In MakeLifeEasy, market value may be obtained from one of several sources.
Some sources are more suitable for certain asset types than others.
MakeLifeEasy will provide the following available sources of an asset's market value:
- Accounting Measures.
An accounting measure may be used to estimate an asset's value.
One that may be commonly used in MakeLifeEasy for new assets is "subtract 20% from the asset's AC,
then depreciate using straight-line (or accelerated) depreciation over the customer's
expected lifetime of the asset down to the DV".
For assets purchased "used" from previous owners (not "new"), the same method is used,
but without first subtracting 20% from the AC.
- (Coming soon) Additional market value sources will become available.
Handling Asset Expiration, Inaccurate Lifetime Guesses, and Lifetime Changes
Note that in many cases you may simply guess at the asset's remaining useful lifetime,
though this value may be important in the determination of the asset's cost and benefit.
However, MakeLifeEasy is not overly sensitive to these guesses;
indeed, it can be self-correcting.
As an asset's remaining lifetime approaches 0 (DL -> 0):
- BPD stays constant, so BT approaches 0 since BT = BPD * Max(DL, 0)
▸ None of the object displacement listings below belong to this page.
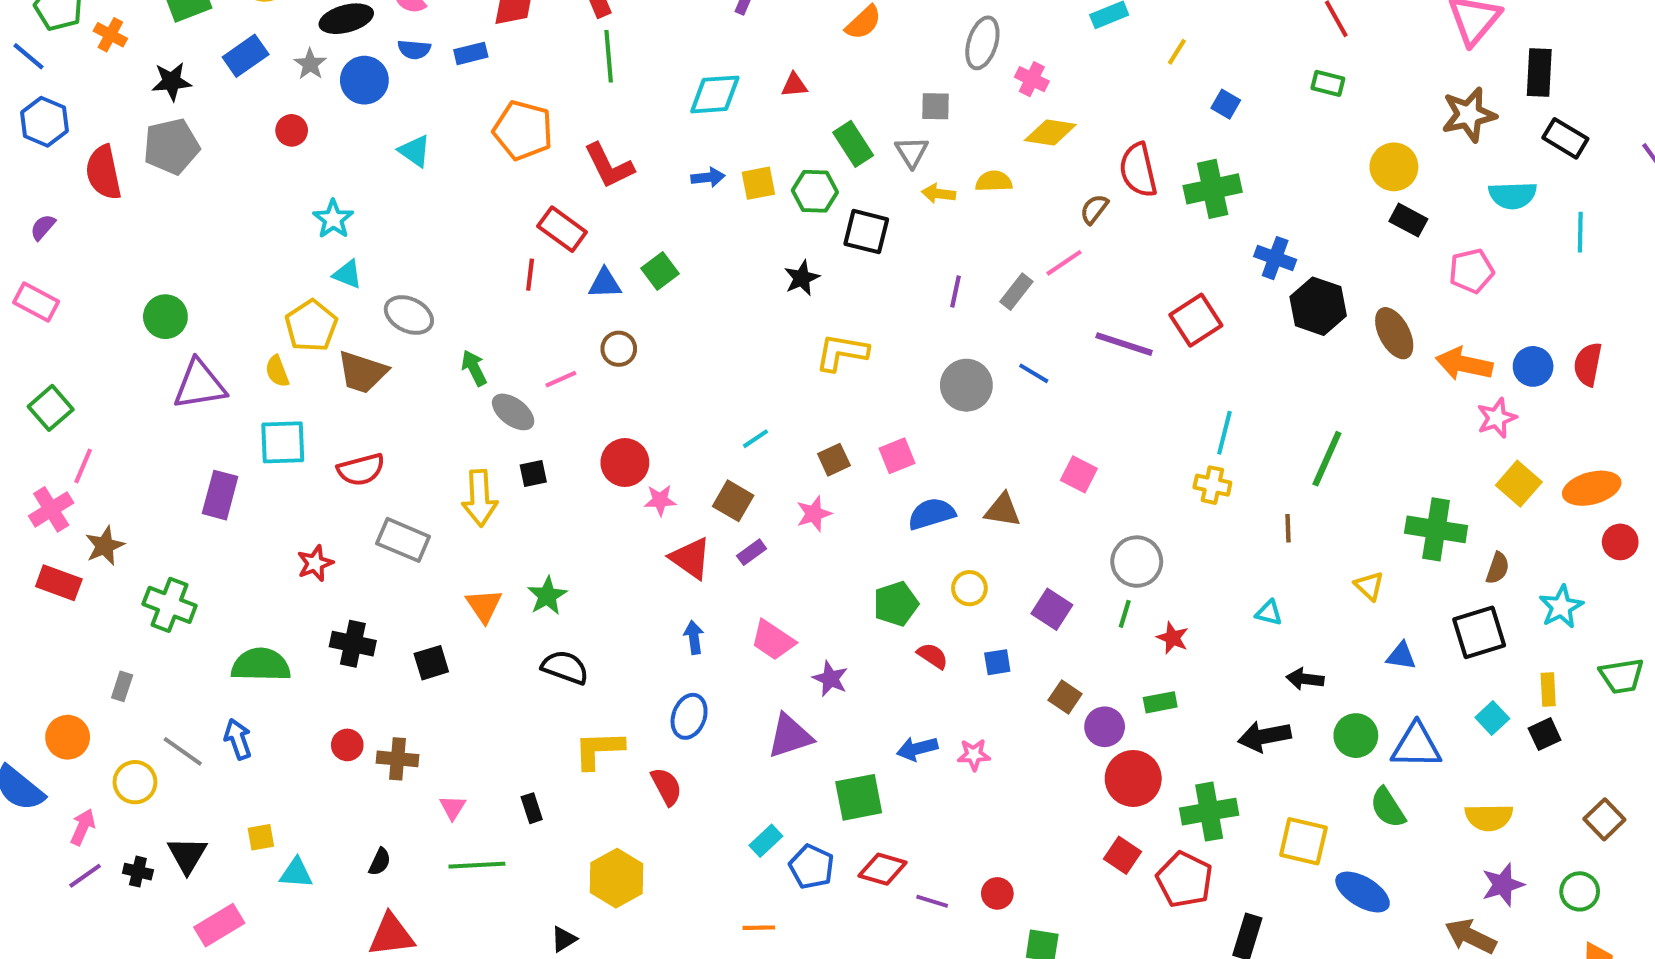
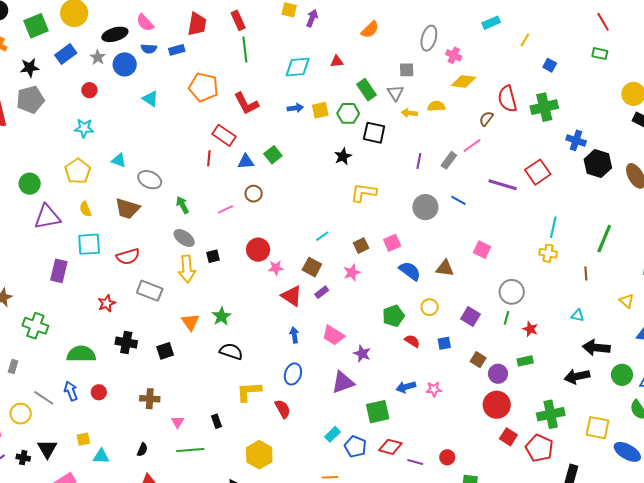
cyan star: (333, 219) -> (84, 128), moved, turned -30
yellow pentagon: (311, 326) -> (78, 171), moved
gray ellipse: (513, 412) -> (184, 238), moved
blue semicircle: (931, 514) -> (410, 271), turned 55
black arrow: (1305, 679) -> (596, 348), size x1.5
red circle: (347, 745) -> (99, 392), moved
red circle: (1133, 778) -> (497, 405), moved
- CPD approaches CT, since CPD = CT/ (Max(DL, 1)
Therefore, both CT/BT and CPD/BPD tend to become large
and an expiring asset will rise to the top of an asset list sorted by cost/benefit.
Your attention will be directed to this asset,
which will tend to trigger an action by you,
such as (a) a correction of the asset's lifetime value or (b) a disposal of the asset.